Last January, all my wildest dreams came true when I was invited to attend the Dior Haute Couture show in Paris. I was beyond excited to purchase a gown for the show and to finally make my very first, and long-anticipated couture purchase; I have been a ready to wear customer of Dior since the final season of Galliano (I previously shopped from the now-closed Chevy Chase boutique). Unfortunately, and to my distress, my dreams were quickly shattered. Literally, within seconds of accepting the invitation to the show, the manager shoved a cell phone in my face and told me I needed to make a high jewelry purchase. He showed me a list of available pieces and demanded I choose one so that he could arrange for it to be held, and that I needed to pay for it before the trip, without even seeing it in person! In other words, Dior wanted to invite me to the show as a thank you for being a loyal client, but only if I spent a minimum of 70k euros. Allow me to explain, if I had not been pressured, I almost certainly would have made a high jewelry purchase in Paris. If that wasn’t enough, he told me I needed all new outfits for the trip. I was thrilled to purchase a gown and a few key pieces, but suddenly all the Dior pieces I owned, even ones purchased earlier that week, weren’t good enough. By the end of the evening, I felt as if I was handed a huge bill, not the invitation of a lifetime. I cried for days from all the pressure the manager placed on me and ultimately made one of the most difficult decisions of my life and canceled my trip. Let me be clear, I love to shop and spend money on luxury, but I will not be bullied and told how I have to spend my money.

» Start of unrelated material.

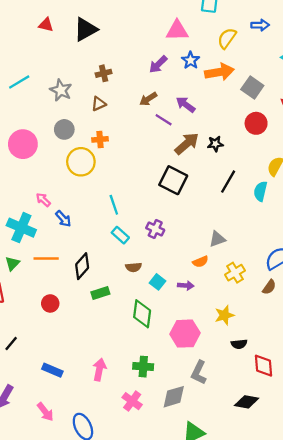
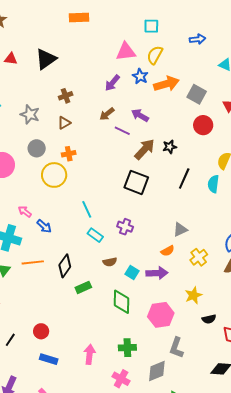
yellow semicircle: (227, 38) -> (155, 55), moved
purple arrow: (186, 286) -> (157, 273), size x1.5
red circle: (50, 303) -> (41, 331), moved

Still, I continued to shop with Dior out of my love for the brand and because of my relationship with my sales associate. I exchanged pleasantries with the manager in the store, but I refused to stay a victim of his fakeness. I even planned to still purchase a piece of couture when the atelier representatives and seamstresses next came to the states for fittings.
When the rooftop Dior Cafe opened I was invited to attend before it was open to the public. I was encouraged to order whatever I liked and then was presented with a bill. I can pay for my own coffee, but when I am given such an invitation, I expect to be treated. The cafe’s clientele became a major nuisance when I shopped in the boutique and on multiple occasions I was yelled at by a hostess for using the store’s elevator or restroom and accused of trying to sneak into the cafe.

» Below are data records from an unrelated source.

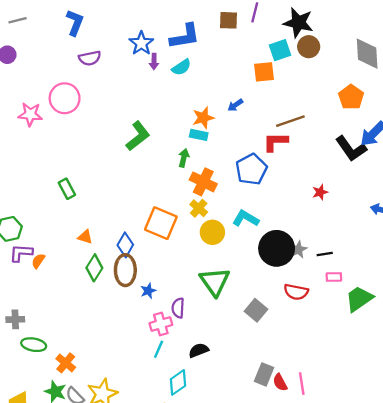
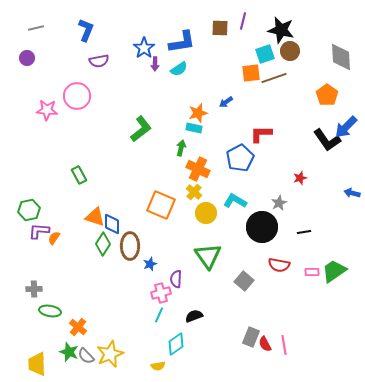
brown line: (290, 121) -> (274, 78), moved
orange triangle: (85, 237) -> (95, 217), size x1.5
blue diamond: (125, 245) -> (112, 224), moved, turned -30
gray star: (298, 250) -> (279, 203), moved
pink rectangle: (334, 277) -> (312, 272), moved

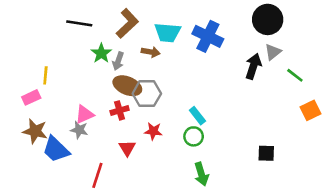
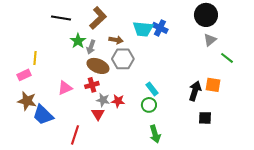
cyan trapezoid: (168, 32) -> (143, 29), moved
blue cross: (208, 36) -> (160, 28), size x0.7
black arrow: (253, 66) -> (195, 91), moved
gray hexagon: (147, 94) -> (123, 59), moved
orange square: (310, 110) -> (213, 85), moved, turned 35
gray star: (79, 130) -> (103, 100), moved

There were several other incidents but rather than list them, I will say that the final straw came when I did not receive an invitation to the store’s private sale. This cannot be blamed on my sales associate as she was dealing with personal issues. I believe it is the store manager’s responsibility to ensure his top clients were made aware of the sale. I only ever found out about the sale because another client, who I know for a fact had a far lower spend than me in the boutique, posted her sale scores on Instagram. The manager’s only answer was to deny responsibility and invite me to return to the cafe, presumably so I could purchase another mediocre and overpriced coffee at my own expense.

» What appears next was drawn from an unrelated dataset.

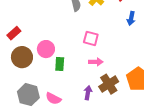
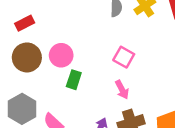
pink arrow: (96, 62) -> (122, 90), turned 48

I have not returned to the boutique since. On the contrary, I have been running around to every other store in Miami spending very large quantities of money that I normally would have spent with Dior. I am more than happy to provide receipts for my purchases with other brands to prove my point. These brands include Louis Vuitton, Fendi, Valentino, Chanel, and Van Cleef & Arpels.
You should know it truly hurts my heart that I can no longer reconcile purchasing Dior as I believe it is still the best design house. I made a couple of subsequent purchases through the website and via Saks until I realized Dior does not deserve another dime from me, and the truth is, after the incident with the couture show, I should have immediately stopped buying Dior. Fortunately, there are many beautiful ready to wear and jewelry brands who appreciate my patronage and respect me as more than a number.